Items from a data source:
= = =

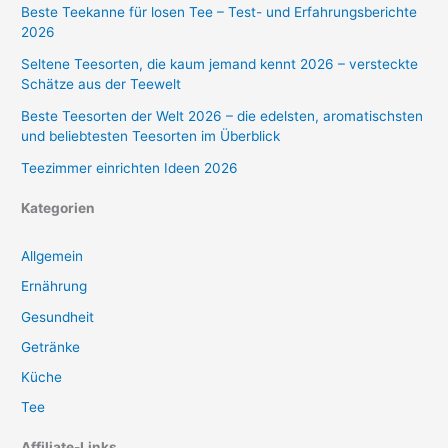
Beste Teekanne für losen Tee – Test- und Erfahrungsberichte
2026
Seltene Teesorten, die kaum jemand kennt 2026 – versteckte
Schätze aus der Teewelt
Beste Teesorten der Welt 2026 – die edelsten, aromatischsten
und beliebtesten Teesorten im Überblick
Teezimmer einrichten Ideen 2026
Kategorien
Allgemein
Ernährung
Gesundheit
Getränke
Küche
Tee
Affiliate-Links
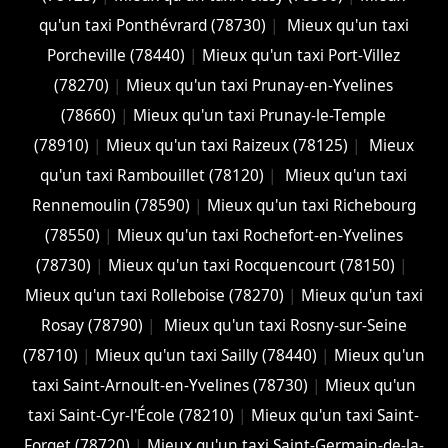
qu'un taxi Ponthévrard (78730)
|
Mieux qu'un taxi
Porcheville (78440)
|
Mieux qu'un taxi Port-Villez
(78270)
|
Mieux qu'un taxi Prunay-en-Yvelines
(78660)
|
Mieux qu'un taxi Prunay-le-Temple
(78910)
|
Mieux qu'un taxi Raizeux (78125)
|
Mieux
qu'un taxi Rambouillet (78120)
|
Mieux qu'un taxi
Rennemoulin (78590)
|
Mieux qu'un taxi Richebourg
(78550)
|
Mieux qu'un taxi Rochefort-en-Yvelines
(78730)
|
Mieux qu'un taxi Rocquencourt (78150)
|
Mieux qu'un taxi Rolleboise (78270)
|
Mieux qu'un taxi
Rosay (78790)
|
Mieux qu'un taxi Rosny-sur-Seine
(78710)
|
Mieux qu'un taxi Sailly (78440)
|
Mieux qu'un
taxi Saint-Arnoult-en-Yvelines (78730)
|
Mieux qu'un
taxi Saint-Cyr-l'École (78210)
|
Mieux qu'un taxi Saint-
Forget (78720)
|
Mieux qu'un taxi Saint-Germain-de-la-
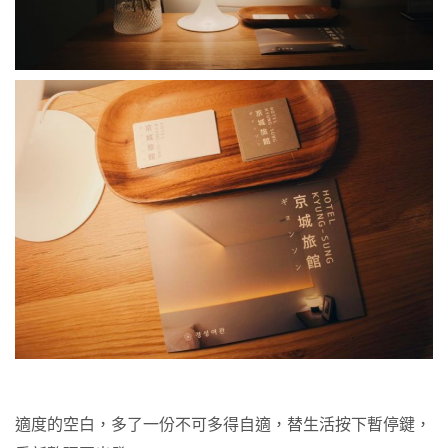
適度的空白，多了一份不可多得自適，替生活按下暫停鍵，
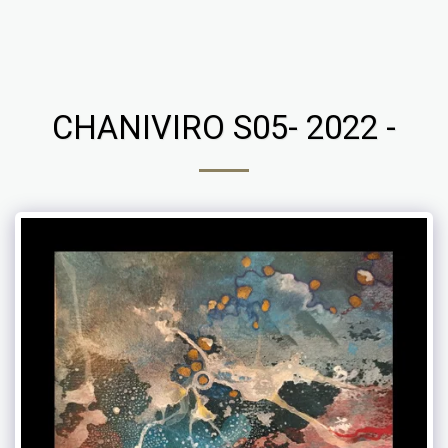
Chaniviro
CHANIVIRO S05- 2022 -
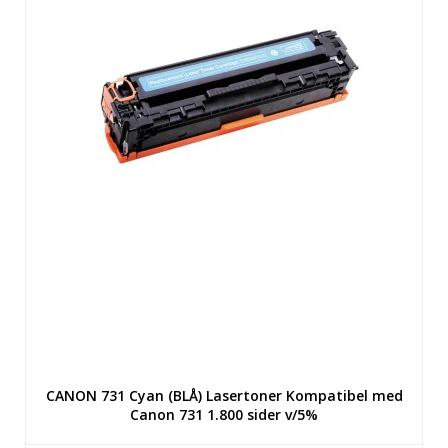
CANON 731 Cyan (BLÅ) Lasertoner Kompatibel med
Canon 731 1.800 sider v/5%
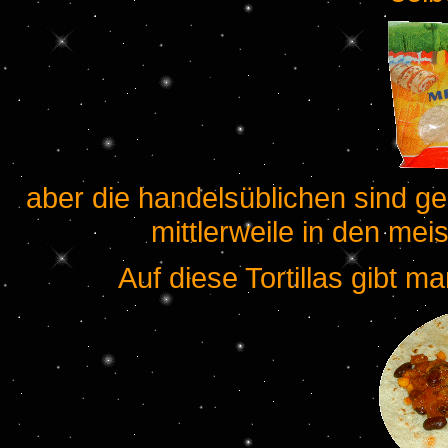
aber die handelsüblichen sind g
mittlerweile in den me
Auf diese Tortillas gibt ma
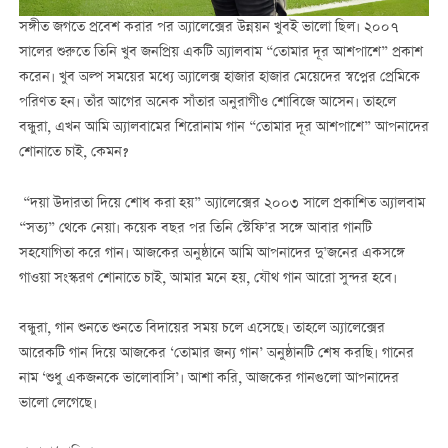
সঙ্গীত জগতে প্রবেশ করার পর অ্যালেক্সের উন্নয়ন খুবই ভালো ছিল। ২০০৭
সালের শুরুতে তিনি খুব জনপ্রিয় একটি অ্যালবাম “তোমার দূর আশপাশে” প্রকাশ
করেন। খুব অল্প সময়ের মধ্যে অ্যালেক্স হাজার হাজার মেয়েদের স্বপ্নের প্রেমিকে
পরিণত হন। তাঁর আগের অনেক সাঁতার অনুরাগীও শোবিজে আসেন। তাহলে
বন্ধুরা, এখন আমি অ্যালবামের শিরোনাম গান “তোমার দূর আশপাশে” আপনাদের
শোনাতে চাই, কেমন?
“দয়া উদারতা দিয়ে শোধ করা হয়” অ্যালেক্সের ২০০৩ সালে প্রকাশিত অ্যালবাম
“সত্য” থেকে নেয়া। কয়েক বছর পর তিনি স্টেফি’র সঙ্গে আবার গানটি
সহযোগিতা করে গান। আজকের অনুষ্ঠানে আমি আপনাদের দু’জনের একসঙ্গে
গাওয়া সংস্করণ শোনাতে চাই, আমার মনে হয়, যৌথ গান আরো সুন্দর হবে।
বন্ধুরা, গান শুনতে শুনতে বিদায়ের সময় চলে এসেছে। তাহলে অ্যালেক্সের
আরেকটি গান দিয়ে আজকের ‘তোমার জন্য গান’ অনুষ্ঠানটি শেষ করছি। গানের
নাম ‘শুধু একজনকে ভালোবাসি’। আশা করি, আজকের গানগুলো আপনাদের
ভালো লেগেছে।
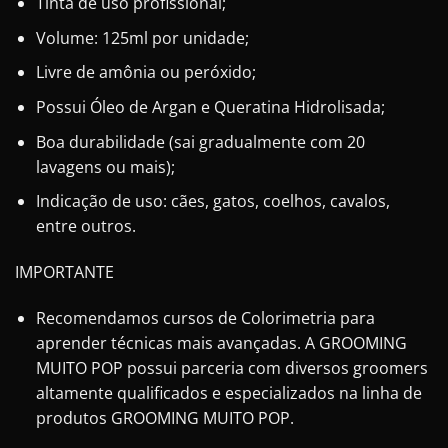
Tinta de uso profissional;
Volume: 125ml por unidade;
Livre de amônia ou peróxido;
Possui Óleo de Argan e Queratina Hidrolisada;
Boa durabilidade (sai gradualmente com 20
lavagens ou mais);
Indicação de uso: cães, gatos, coelhos, cavalos,
entre outros.
IMPORTANTE
Recomendamos cursos de Colorimetria para
aprender técnicas mais avançadas. A GROOMING
MUITO POP possui parceria com diversos groomers
altamente qualificados e especializados na linha de
produtos GROOMING MUITO POP.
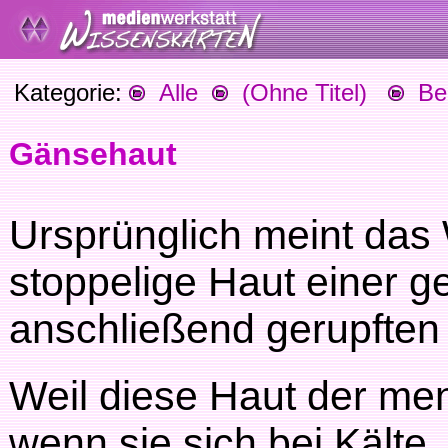
Kategorie:
Alle
(Ohne Titel)
Beg
Gänsehaut
Ursprünglich meint das
stoppelige Haut einer g
anschließend gerupften
Weil diese Haut der men
wenn sie sich bei Kälte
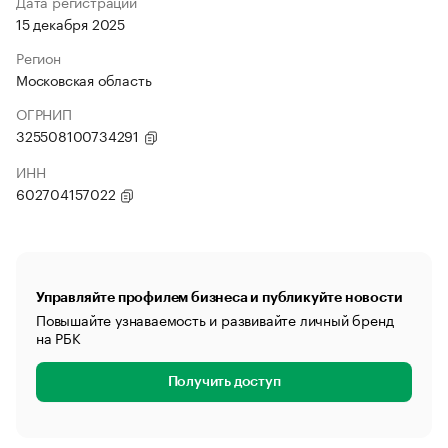
Дата регистрации
15 декабря 2025
Регион
Московская область
ОГРНИП
325508100734291
ИНН
602704157022
Управляйте профилем бизнеса и публикуйте новости
Повышайте узнаваемость и развивайте личный бренд
на РБК
Получить доступ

= = =

## TASK REQUIREMENTS
Find the word "GROOMING" in the records. Copy every line it appears in.

## RESULT OF THE EXERCISE
aprender técnicas mais avançadas. A GROOMING
produtos GROOMING MUITO POP.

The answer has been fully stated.